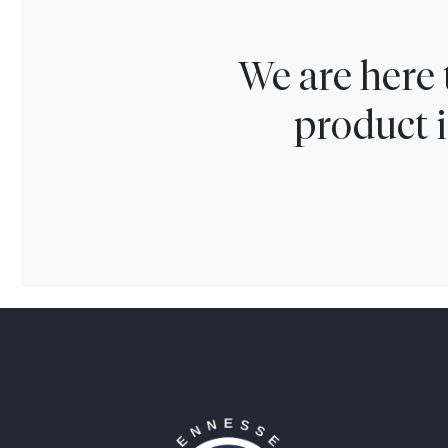
We are here 
product i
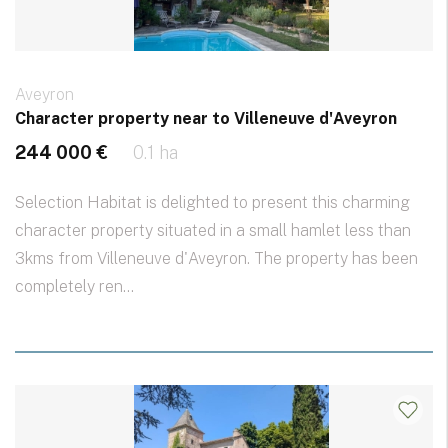
Aveyron
Character property near to Villeneuve d'Aveyron
244 000 €
0.1 ha
Selection Habitat is delighted to present this charming
character property situated in a small hamlet less than
3kms from Villeneuve d'Aveyron. The property has been
completely ren...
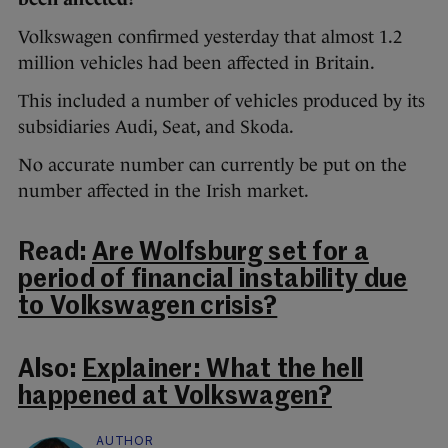
Volkswagen confirmed yesterday that almost 1.2
million vehicles had been affected in Britain.
This included a number of vehicles produced by its
subsidiaries Audi, Seat, and Skoda.
No accurate number can currently be put on the
number affected in the Irish market.
Read:
Are Wolfsburg set for a
period of financial instability due
to Volkswagen crisis?
Also:
Explainer: What the hell
happened at Volkswagen?
AUTHOR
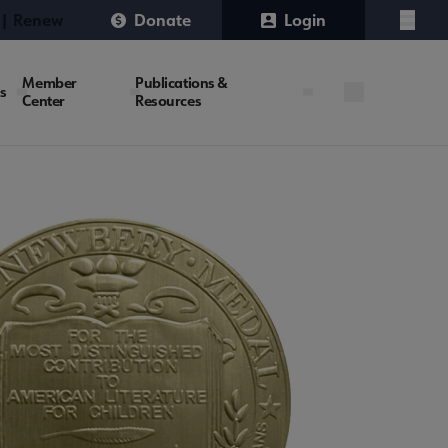
 | Renew
Donate
Login
Menu
Member
Publications &
es
Center
Resources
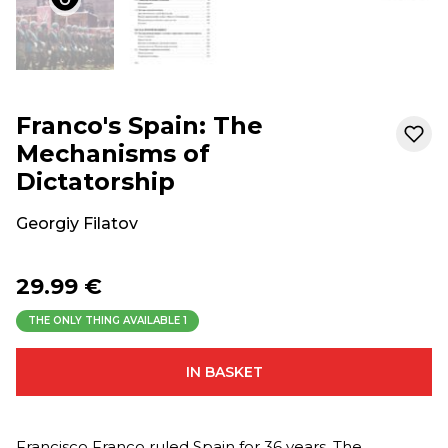
Franco's Spain: The
Mechanisms of
Dictatorship
Georgiy Filatov
29.99 €
THE ONLY THING AVAILABLE
1
IN BASKET
Francisco Franco ruled Spain for 36 years. The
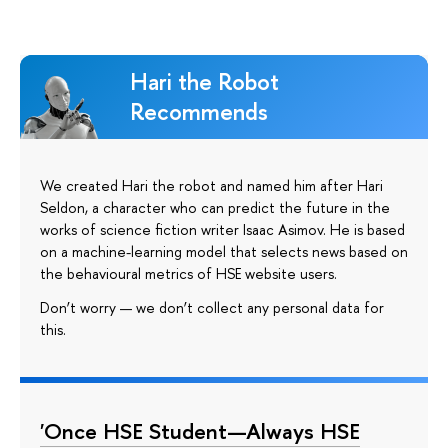
Hari the Robot
Recommends
We created Hari the robot and named him after Hari
Seldon, a character who can predict the future in the
works of science fiction writer Isaac Asimov. He is based
on a machine-learning model that selects news based on
the behavioural metrics of HSE website users.
Don’t worry — we don’t collect any personal data for
this.
'Once HSE Student—Always HSE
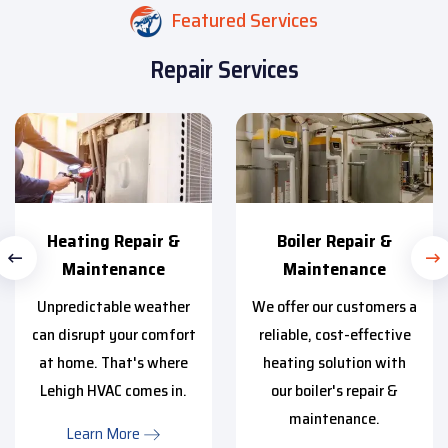
Featured Services
Repair Services
Heating Repair &
Boiler Repair &
Maintenance
Maintenance
Unpredictable weather
We offer our customers a
can disrupt your comfort
reliable, cost-effective
at home. That's where
heating solution with
Lehigh HVAC comes in.
our boiler's repair &
maintenance.
Learn More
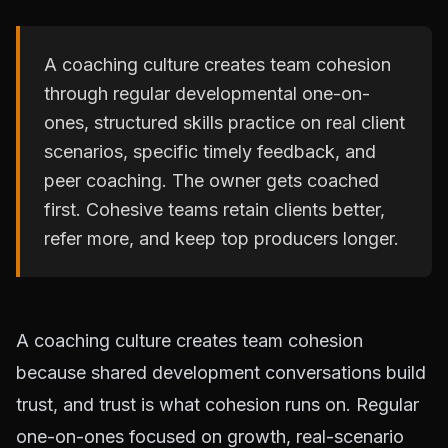
A coaching culture creates team cohesion
through regular developmental one-on-
ones, structured skills practice on real client
scenarios, specific timely feedback, and
peer coaching. The owner gets coached
first. Cohesive teams retain clients better,
refer more, and keep top producers longer.
A coaching culture creates team cohesion
because shared development conversations build
trust, and trust is what cohesion runs on. Regular
one-on-ones focused on growth, real-scenario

= = = = =

→ **Work instruction**
Copy only the part of the records that runs from the first line to the line with "peer coaching. The owner gets coached", ends included, leaving pictures out.

→ **Solved exercise**
We are here 
product i
Aveyron
Character property near to Villeneuve d'Aveyron
244 000 €
0.1 ha
Selection Habitat is delighted to present this charming
character property situated in a small hamlet less than
3kms from Villeneuve d'Aveyron. The property has been
completely ren...
Volkswagen confirmed yesterday that almost 1.2
million vehicles had been affected in Britain.
This included a number of vehicles produced by its
subsidiaries Audi, Seat, and Skoda.
No accurate number can currently be put on the
number affected in the Irish market.
Read:
Are Wolfsburg set for a
period of financial instability due
to Volkswagen crisis?
Also:
Explainer: What the hell
happened at Volkswagen?
AUTHOR
 | Renew
Donate
Login
Menu
Member
Publications &
es
Center
Resources
Franco's Spain: The
Mechanisms of
Dictatorship
Georgiy Filatov
29.99 €
THE ONLY THING AVAILABLE
1
IN BASKET
Francisco Franco ruled Spain for 36 years. The
Hari the Robot
Recommends
We created Hari the robot and named him after Hari
Seldon, a character who can predict the future in the
works of science fiction writer Isaac Asimov. He is based
on a machine-learning model that selects news based on
the behavioural metrics of HSE website users.
Don’t worry — we don’t collect any personal data for
this.
'Once HSE Student—Always HSE
Featured Services
Repair Services
Heating Repair &
Boiler Repair &
Maintenance
Maintenance
Unpredictable weather
We offer our customers a
can disrupt your comfort
reliable, cost-effective
at home. That's where
heating solution with
Lehigh HVAC comes in.
our boiler's repair &
maintenance.
Learn More
A coaching culture creates team cohesion
through regular developmental one-on-
ones, structured skills practice on real client
scenarios, specific timely feedback, and
peer coaching. The owner gets coached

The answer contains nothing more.